Although hydralazine is available for intravenous
administration and has been used in the past for hypertensive
emergencies, it is not generally employed for
this purpose. The onset of action after intravenous injection
is relatively slow, and its actions are somewhat
unpredictable in comparison with those of several other
vasodilators.
Side effects
Most side effects associated with hydralazine administration
are due to vasodilation and the reflex hemodynamic
changes that occur in response to vasodilation.
These side effects include headache, flushing, nasal congestion,
tachycardia, and palpitations. More serious
manifestations include myocardial ischemia and heart
failure. These untoward effects of hydralazine are
greatly attenuated when the drug is administered in
conjunction with a β-blocker.
When administered chronically in high doses, hydralazine
may produce a rheumatoidlike state that
when fully developed, resembles disseminated lupus
erythematosus.
Synthesis
Hydralazine, 1-hydrazinonaphthalazine (22.6.4), is synthesized by the oxidative chlorination of phthalide with simultaneous hydrolysis of product, which results in hydroxyphthalide (22.6.1), which upon reaction with hydrazine changes to phthalazone (22.6.2). This undergoes a reaction with phosphorous oxychloride, forming 1-chlorophthalazine (22.6.3), in which substitution of the chlorine atom with hydrazine gives the desired hydralazine (22.6.4).
Metabolism
Hydralazine is well absorbed (65–90%) after oral administration.

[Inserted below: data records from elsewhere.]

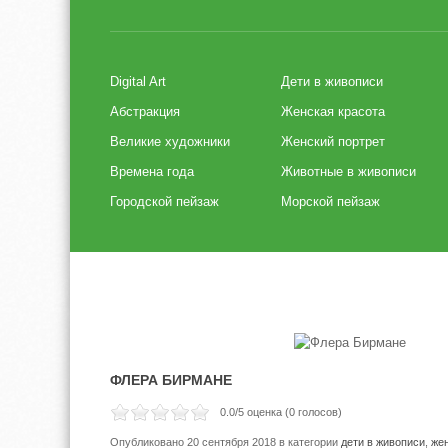
Digital Art
Дети в живописи
Абстракция
Женская красота
Великие художники
Женский портрет
Времена года
Животные в живописи
Городской пейзаж
Морской пейзаж
ФЛЕРА БИРМАНЕ
0.0
/5 оценка (
0
голосов)
Опубликовано 20 сентября 2018
в категории
дети в живописи
,
жен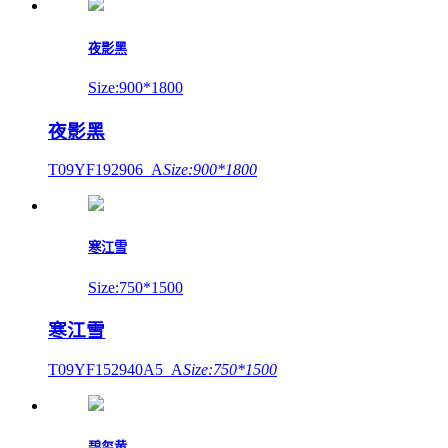
夜影黑
Size:900*1800
夜影黑
T09YF192906_A
Size:900*1800
寒江雪
Size:750*1500
寒江雪
T09YF152940A5_A
Size:750*1500
碧玺黄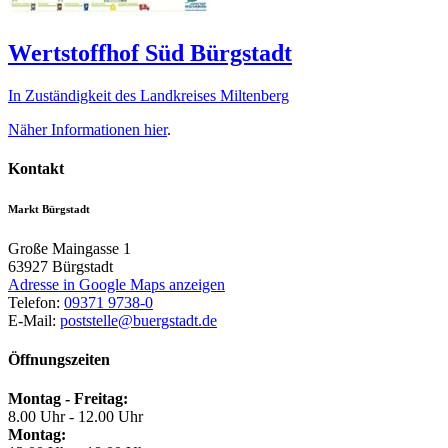
Wertstoffhof Süd Bürgstadt
In Zuständigkeit des Landkreises Miltenberg
Näher Informationen
hier
.
Kontakt
Markt Bürgstadt
Große Maingasse 1
63927
Bürgstadt
Adresse in Google Maps anzeigen
Telefon:
09371 9738-0
E-Mail:
poststelle@buergstadt.de
Öffnungszeiten
Montag - Freitag:
8.00 Uhr - 12.00 Uhr
Montag: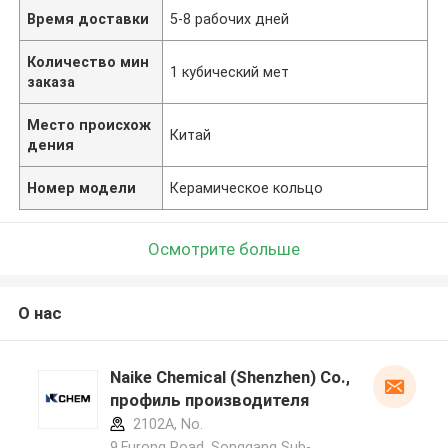
Время доставки
5-8 рабочих дней
Количество мин
1 кубический мет
заказа
Место происхож
Китай
дения
Номер модели
Керамическое кольцо
Осмотрите больше
О нас
Naike Chemical (Shenzhen) Co., Ltd
профиль производителя
2102A, No.
9,Furong Road, Songgang Sub-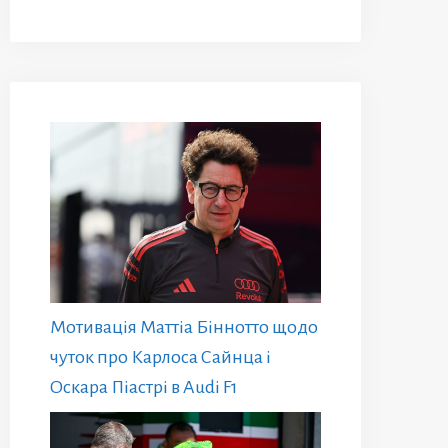
Мотивація Маттіа Біннотто щодо
чуток про Карлоса Сайнца і
Оскара Піастрі в Audi F1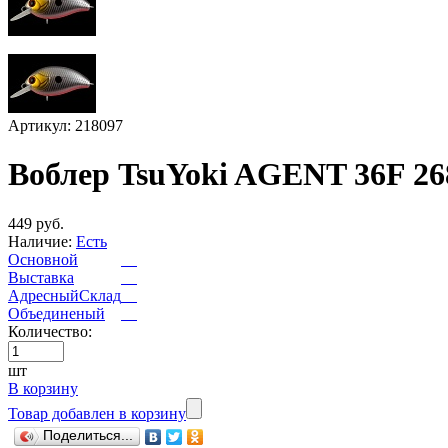
Артикул: 218097
Воблер TsuYoki AGENT 36F 2
449 руб.
Наличие:
Есть
Основной
Выставка
АдресныйСклад
Объединеный
Количество:
шт
В корзину
Товар добавлен в корзину
Поделиться...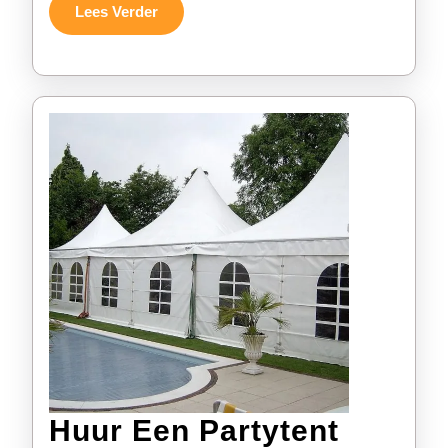
Lees
Lees Verder
Verder
Huur Een Partytent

Its peak antihypertensive effect occurs in
about 1 hour, and its duration of action is about 6 hours.
The major pathways for its metabolism include ring
hydroxylation, with subsequent glucuronide conjugation
and N-acetylation. Hydralazine exhibits a first-pass
effect in that a large part of an orally administered dose
is metabolized before the drug reaches the systemic circulation.
The first-pass metabolism occurs in the intestinal
mucosa (mostly N-acetylation) and the liver. The
primary excretory route is through renal elimination,
and about 80% of an oral dose appears in the urine
within 48 hours. About 10% is excreted unchanged in
the feces.
Approximately 85% of the hydralazine in plasma is
bound to plasma proteins. Although this does not appear
to be a major therapeutic concern, the potential for
interactions with other drugs that also bind to plasma
proteins does exist. The plasma half-life of hydralazine
in patients with normal renal function is 1.5 to 3 hours.
Interestingly, the half-life of the antihypertensive effect
is somewhat longer than the plasma half-life. This may
occur because hydralazine is specifically accumulated in
artery walls, where it may continue to exert a vasodilator
action even though plasma concentrations are low.
The plasma half-life of hydralazine may be increased
fourfold or fivefold in patients with renal failure.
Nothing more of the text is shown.